Records excerpted from a collection
= = = = = = =

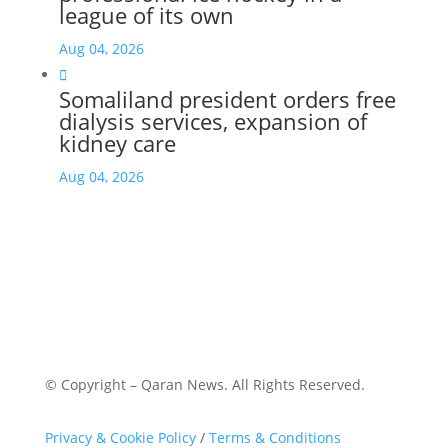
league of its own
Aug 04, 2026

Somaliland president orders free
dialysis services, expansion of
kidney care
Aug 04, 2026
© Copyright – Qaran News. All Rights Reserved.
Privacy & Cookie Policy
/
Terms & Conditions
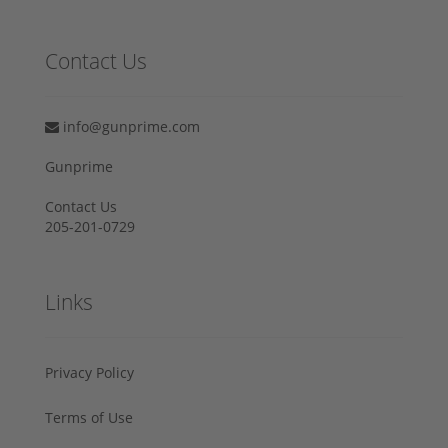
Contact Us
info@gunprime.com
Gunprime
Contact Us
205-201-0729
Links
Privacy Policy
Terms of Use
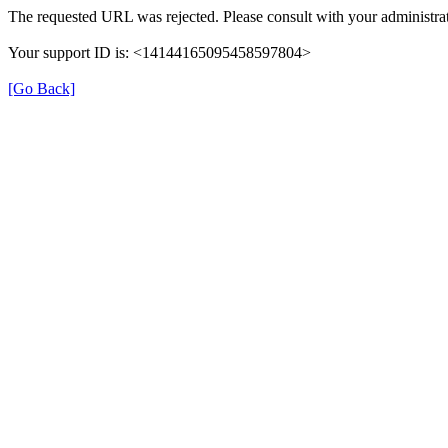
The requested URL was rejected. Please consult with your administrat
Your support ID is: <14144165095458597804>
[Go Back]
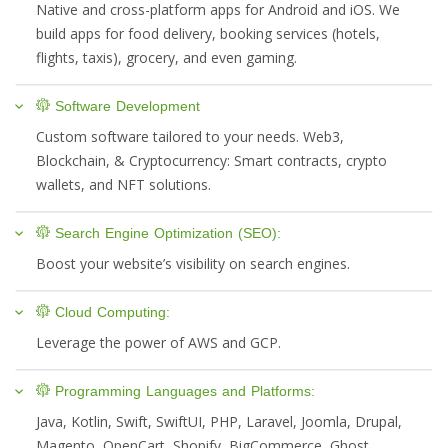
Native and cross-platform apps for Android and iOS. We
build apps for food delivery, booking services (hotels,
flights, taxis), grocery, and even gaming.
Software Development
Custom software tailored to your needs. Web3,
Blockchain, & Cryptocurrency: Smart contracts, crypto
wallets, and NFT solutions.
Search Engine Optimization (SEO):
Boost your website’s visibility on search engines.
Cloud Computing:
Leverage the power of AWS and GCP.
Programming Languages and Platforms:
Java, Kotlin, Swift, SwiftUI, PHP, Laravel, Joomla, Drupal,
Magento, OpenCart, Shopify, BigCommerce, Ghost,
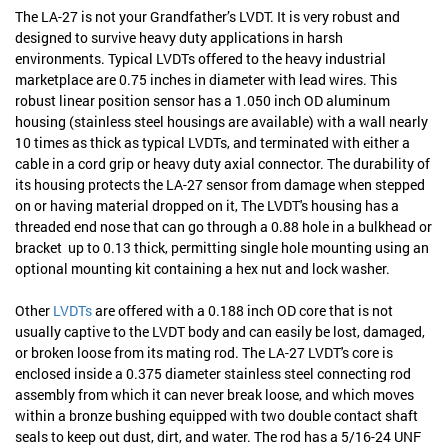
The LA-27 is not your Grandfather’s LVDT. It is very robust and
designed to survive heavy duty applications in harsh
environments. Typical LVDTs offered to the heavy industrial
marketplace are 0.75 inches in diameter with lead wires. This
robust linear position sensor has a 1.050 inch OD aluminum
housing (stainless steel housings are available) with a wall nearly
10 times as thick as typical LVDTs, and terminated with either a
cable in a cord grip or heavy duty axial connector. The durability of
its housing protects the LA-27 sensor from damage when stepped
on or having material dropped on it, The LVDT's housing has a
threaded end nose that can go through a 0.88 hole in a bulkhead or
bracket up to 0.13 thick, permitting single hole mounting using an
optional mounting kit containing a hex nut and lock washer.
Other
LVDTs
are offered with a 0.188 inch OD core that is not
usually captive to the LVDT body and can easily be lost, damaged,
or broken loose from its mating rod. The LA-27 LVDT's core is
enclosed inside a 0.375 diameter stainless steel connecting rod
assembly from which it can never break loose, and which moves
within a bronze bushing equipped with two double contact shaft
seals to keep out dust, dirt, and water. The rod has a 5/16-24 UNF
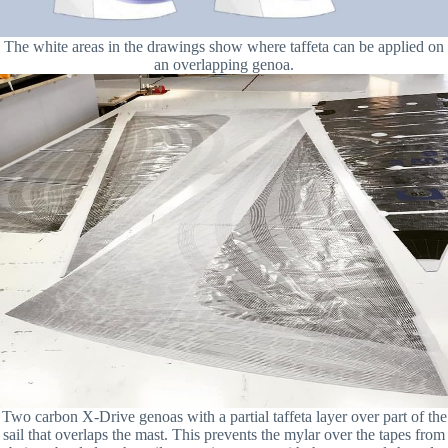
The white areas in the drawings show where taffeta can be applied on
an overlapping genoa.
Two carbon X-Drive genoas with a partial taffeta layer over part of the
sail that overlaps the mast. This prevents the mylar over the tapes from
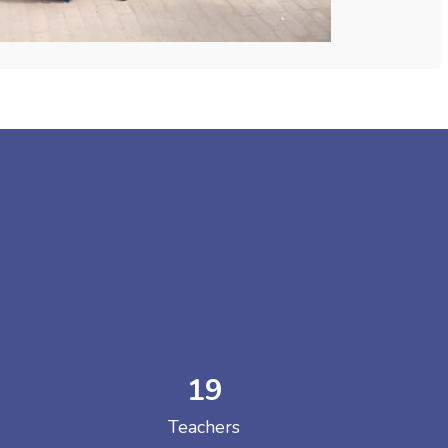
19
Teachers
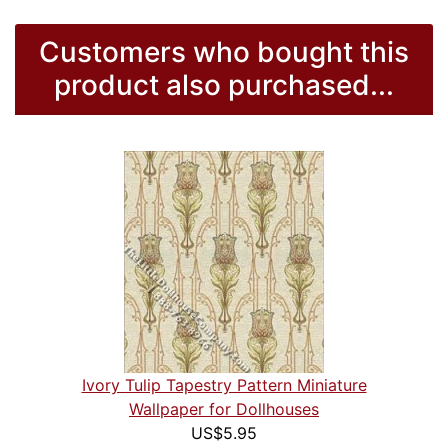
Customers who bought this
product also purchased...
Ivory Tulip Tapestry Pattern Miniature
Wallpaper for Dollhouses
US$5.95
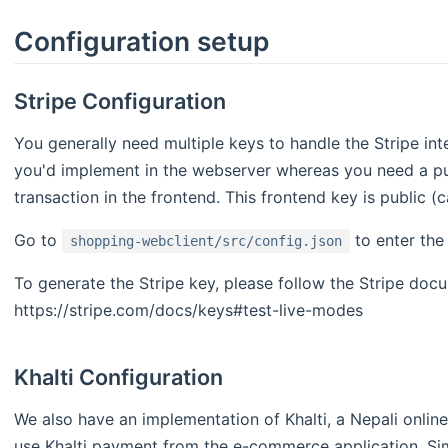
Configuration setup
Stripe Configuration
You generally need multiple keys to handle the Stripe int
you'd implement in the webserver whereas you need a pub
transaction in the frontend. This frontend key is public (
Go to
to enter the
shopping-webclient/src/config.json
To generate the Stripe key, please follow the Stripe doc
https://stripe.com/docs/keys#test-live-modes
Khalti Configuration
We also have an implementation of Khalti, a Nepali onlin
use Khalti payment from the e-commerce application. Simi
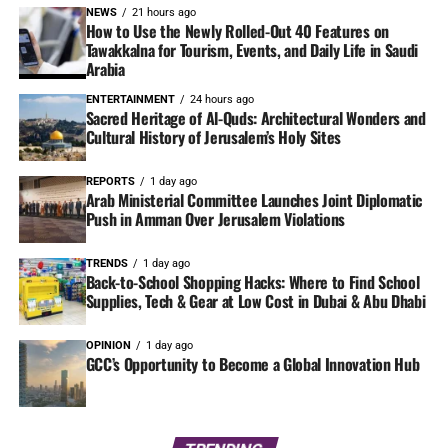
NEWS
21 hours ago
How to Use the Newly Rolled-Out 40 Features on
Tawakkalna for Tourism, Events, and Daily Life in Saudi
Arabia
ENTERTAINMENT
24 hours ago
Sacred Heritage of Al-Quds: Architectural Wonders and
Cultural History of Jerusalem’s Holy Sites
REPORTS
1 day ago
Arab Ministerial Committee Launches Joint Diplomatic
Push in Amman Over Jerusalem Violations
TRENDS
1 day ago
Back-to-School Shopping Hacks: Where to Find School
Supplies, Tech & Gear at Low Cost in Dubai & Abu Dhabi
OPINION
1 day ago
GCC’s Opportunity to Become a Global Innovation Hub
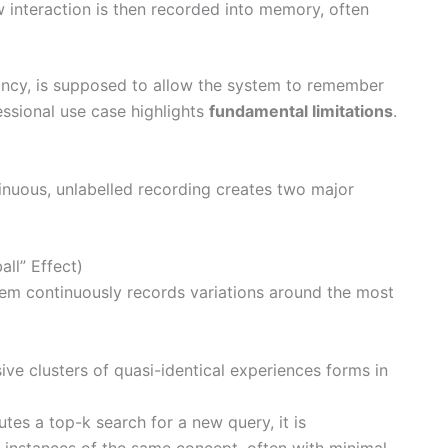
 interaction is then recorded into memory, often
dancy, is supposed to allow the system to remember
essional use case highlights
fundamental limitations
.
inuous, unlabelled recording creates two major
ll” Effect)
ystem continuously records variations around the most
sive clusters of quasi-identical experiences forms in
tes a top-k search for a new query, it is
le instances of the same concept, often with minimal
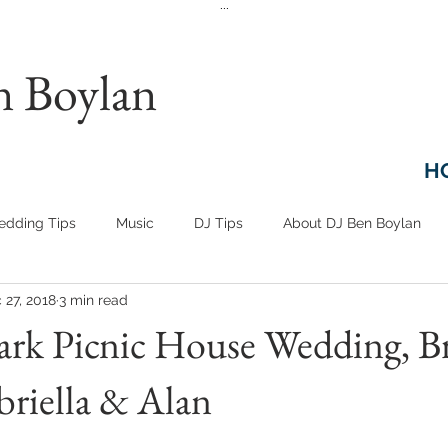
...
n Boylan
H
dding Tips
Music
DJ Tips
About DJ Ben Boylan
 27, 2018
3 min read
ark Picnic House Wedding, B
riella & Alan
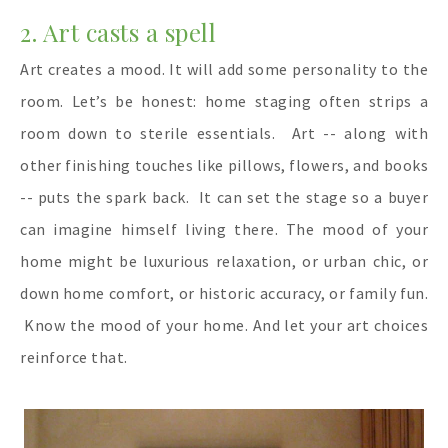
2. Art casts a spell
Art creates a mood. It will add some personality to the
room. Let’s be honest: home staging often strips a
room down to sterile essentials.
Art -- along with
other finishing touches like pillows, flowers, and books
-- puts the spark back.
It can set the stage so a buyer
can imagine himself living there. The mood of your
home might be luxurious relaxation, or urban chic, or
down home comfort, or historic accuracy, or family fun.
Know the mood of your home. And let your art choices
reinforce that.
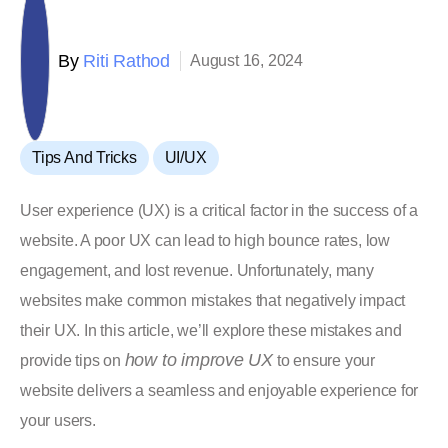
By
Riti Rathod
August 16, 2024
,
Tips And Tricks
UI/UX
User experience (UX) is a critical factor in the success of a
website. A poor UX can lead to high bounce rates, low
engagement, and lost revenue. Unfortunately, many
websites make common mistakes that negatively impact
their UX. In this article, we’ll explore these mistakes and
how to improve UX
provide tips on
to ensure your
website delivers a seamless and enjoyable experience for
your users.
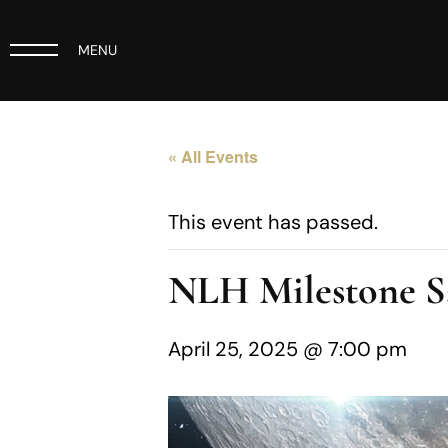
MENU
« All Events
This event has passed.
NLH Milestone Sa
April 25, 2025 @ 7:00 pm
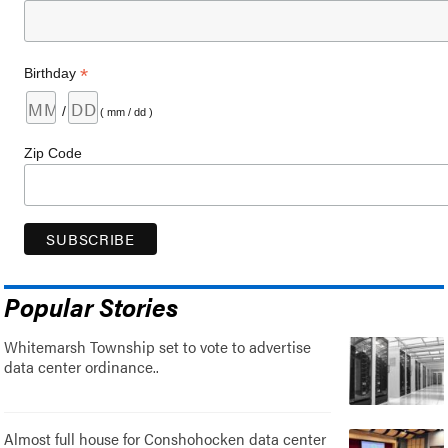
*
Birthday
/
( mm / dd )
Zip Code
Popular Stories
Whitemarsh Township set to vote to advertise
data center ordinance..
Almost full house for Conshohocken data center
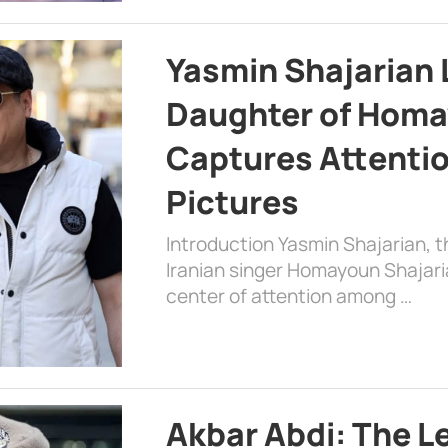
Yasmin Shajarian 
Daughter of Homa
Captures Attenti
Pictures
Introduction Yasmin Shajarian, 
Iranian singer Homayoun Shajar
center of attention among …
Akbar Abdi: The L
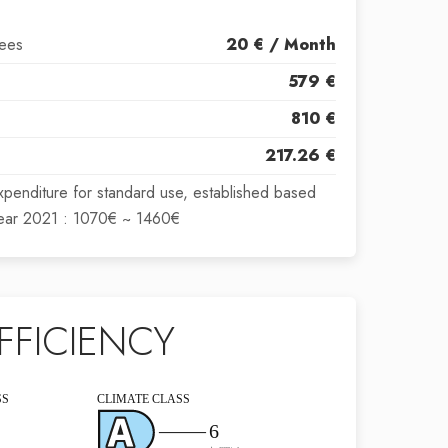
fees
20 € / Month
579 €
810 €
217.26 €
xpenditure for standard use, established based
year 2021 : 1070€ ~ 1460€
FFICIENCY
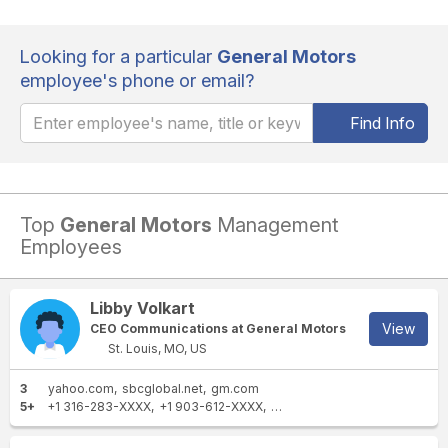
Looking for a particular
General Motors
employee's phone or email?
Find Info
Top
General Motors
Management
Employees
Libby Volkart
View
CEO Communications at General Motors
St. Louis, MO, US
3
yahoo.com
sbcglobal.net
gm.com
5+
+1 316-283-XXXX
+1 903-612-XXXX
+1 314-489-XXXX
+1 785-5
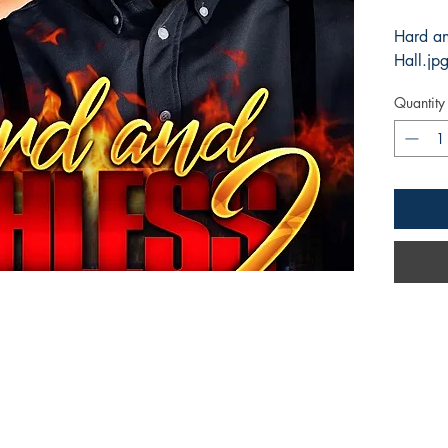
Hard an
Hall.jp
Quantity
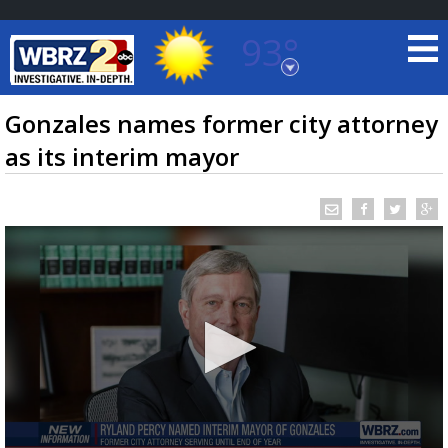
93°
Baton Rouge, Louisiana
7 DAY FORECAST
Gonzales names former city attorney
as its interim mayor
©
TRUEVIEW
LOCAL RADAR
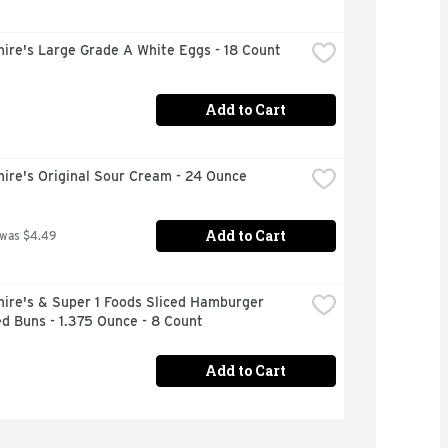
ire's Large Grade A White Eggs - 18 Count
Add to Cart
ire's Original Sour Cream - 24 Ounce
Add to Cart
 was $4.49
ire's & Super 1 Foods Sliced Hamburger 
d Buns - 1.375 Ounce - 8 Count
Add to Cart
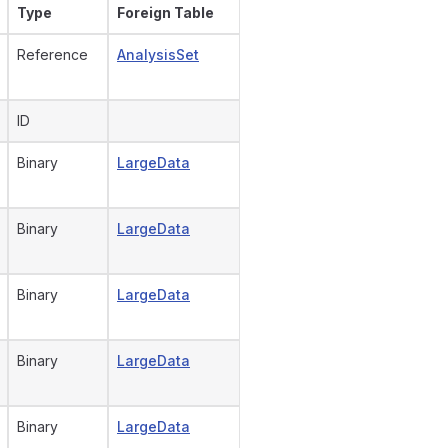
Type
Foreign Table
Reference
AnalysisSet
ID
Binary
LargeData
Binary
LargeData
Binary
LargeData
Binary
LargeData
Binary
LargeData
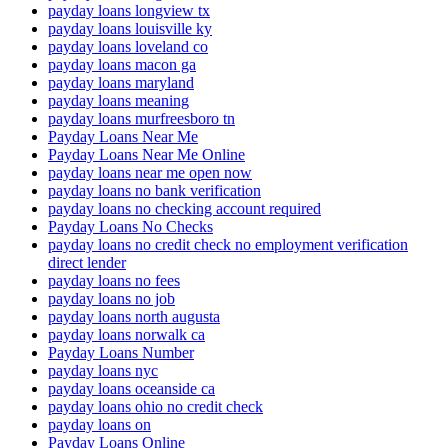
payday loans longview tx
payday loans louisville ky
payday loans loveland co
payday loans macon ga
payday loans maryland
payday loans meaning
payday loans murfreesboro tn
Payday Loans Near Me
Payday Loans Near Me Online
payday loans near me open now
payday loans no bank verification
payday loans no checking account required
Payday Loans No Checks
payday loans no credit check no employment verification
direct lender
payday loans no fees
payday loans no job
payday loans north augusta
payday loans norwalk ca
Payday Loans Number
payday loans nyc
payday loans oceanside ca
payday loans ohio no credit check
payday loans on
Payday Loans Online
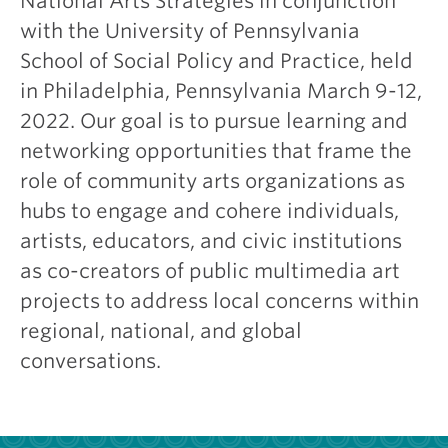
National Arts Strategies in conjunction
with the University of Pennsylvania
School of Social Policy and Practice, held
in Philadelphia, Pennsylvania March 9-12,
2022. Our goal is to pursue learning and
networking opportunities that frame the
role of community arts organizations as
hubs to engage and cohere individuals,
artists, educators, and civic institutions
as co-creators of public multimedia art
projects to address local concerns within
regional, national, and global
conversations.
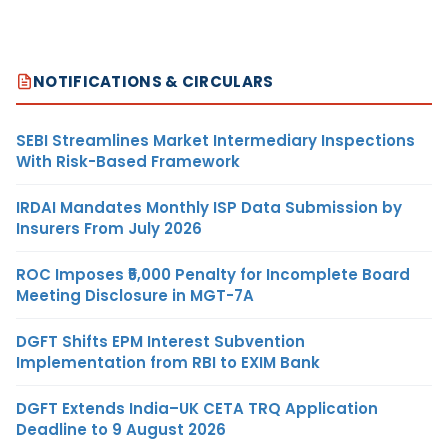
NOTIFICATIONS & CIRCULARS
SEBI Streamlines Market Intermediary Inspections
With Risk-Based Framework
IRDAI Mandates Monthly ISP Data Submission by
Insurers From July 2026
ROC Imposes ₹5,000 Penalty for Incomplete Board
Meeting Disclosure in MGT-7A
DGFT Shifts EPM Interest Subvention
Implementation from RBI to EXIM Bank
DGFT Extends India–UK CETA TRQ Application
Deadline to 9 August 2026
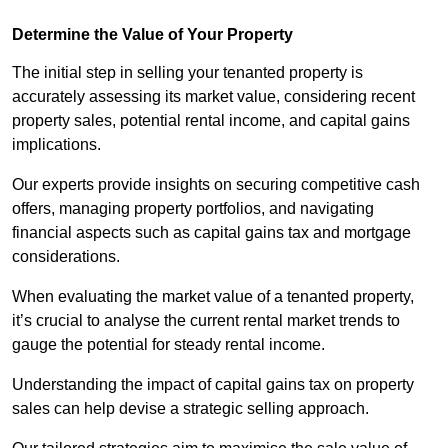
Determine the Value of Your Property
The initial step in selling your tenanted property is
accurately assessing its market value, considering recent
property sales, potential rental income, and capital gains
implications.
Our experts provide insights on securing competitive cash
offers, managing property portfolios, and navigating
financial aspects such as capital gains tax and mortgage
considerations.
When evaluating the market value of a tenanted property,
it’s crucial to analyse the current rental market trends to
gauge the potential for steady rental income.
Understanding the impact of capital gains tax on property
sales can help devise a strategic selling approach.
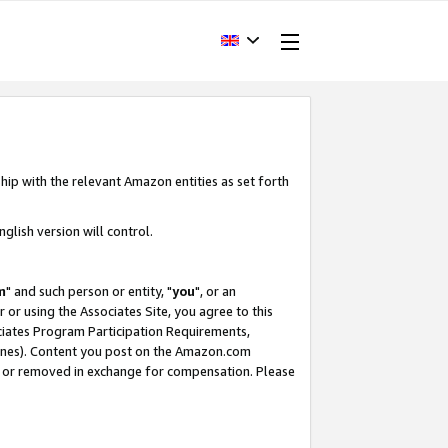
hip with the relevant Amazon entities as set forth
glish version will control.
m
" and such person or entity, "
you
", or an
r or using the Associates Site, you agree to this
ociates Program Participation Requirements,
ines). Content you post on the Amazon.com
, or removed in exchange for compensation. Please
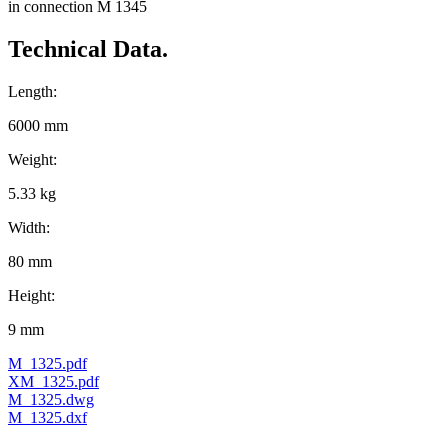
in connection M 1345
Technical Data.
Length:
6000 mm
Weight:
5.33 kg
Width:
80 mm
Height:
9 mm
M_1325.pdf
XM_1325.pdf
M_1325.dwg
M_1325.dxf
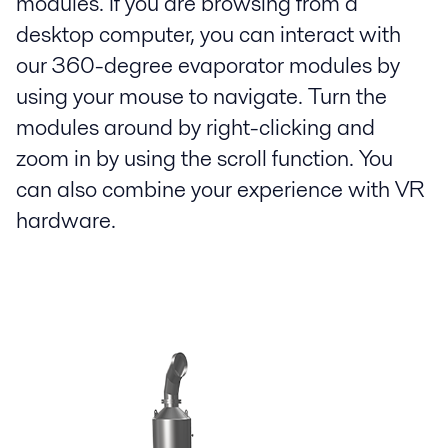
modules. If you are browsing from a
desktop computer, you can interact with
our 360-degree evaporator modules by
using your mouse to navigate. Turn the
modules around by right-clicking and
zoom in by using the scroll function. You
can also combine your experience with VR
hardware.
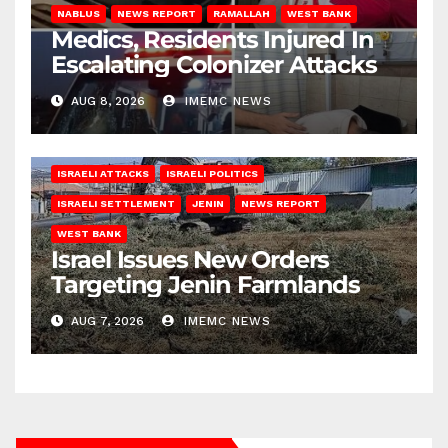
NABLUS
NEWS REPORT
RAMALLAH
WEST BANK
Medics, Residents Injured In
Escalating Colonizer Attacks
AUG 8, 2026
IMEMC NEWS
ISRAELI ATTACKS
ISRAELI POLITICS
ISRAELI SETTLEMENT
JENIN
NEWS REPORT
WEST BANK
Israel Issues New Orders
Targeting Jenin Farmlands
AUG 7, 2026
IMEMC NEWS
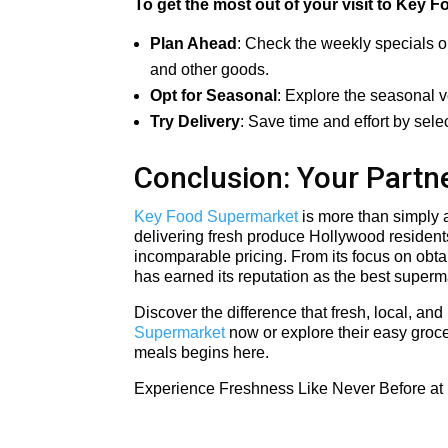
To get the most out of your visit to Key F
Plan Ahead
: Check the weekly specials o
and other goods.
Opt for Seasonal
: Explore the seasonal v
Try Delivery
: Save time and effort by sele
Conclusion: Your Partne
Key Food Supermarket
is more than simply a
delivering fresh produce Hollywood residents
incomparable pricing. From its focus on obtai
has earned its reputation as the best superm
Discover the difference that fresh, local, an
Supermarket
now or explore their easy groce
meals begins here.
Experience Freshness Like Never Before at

= = = = = = =

WHAT YOU HAVE TO DO | From the first line of the records through the line with "environments. Typical LVDTs", reproduce each line exactly and leave the pictures out.

COMPLETED TASK |
league of its own
Aug 04, 2026

Somaliland president orders free
dialysis services, expansion of
kidney care
Aug 04, 2026
© Copyright – Qaran News. All Rights Reserved.
Privacy & Cookie Policy
/
Terms & Conditions
Contact Us
info@gunprime.com
Gunprime
Contact Us
205-201-0729
Links
Privacy Policy
Terms of Use
The requested URL was rejected. Please consult with your administrat
Your support ID is: <14144165095458597804>
[Go Back]
Native and cross-platform apps for Android and iOS. We
build apps for food delivery, booking services (hotels,
flights, taxis), grocery, and even gaming.
Software Development
Custom software tailored to your needs. Web3,
Blockchain, & Cryptocurrency: Smart contracts, crypto
wallets, and NFT solutions.
Search Engine Optimization (SEO):
Boost your website’s visibility on search engines.
Cloud Computing:
Leverage the power of AWS and GCP.
Programming Languages and Platforms:
Java, Kotlin, Swift, SwiftUI, PHP, Laravel, Joomla, Drupal,
Magento, OpenCart, Shopify, BigCommerce, Ghost,
The LA-27 is not your Grandfather’s LVDT. It is very robust and
designed to survive heavy duty applications in harsh
environments. Typical LVDTs offered to the heavy industrial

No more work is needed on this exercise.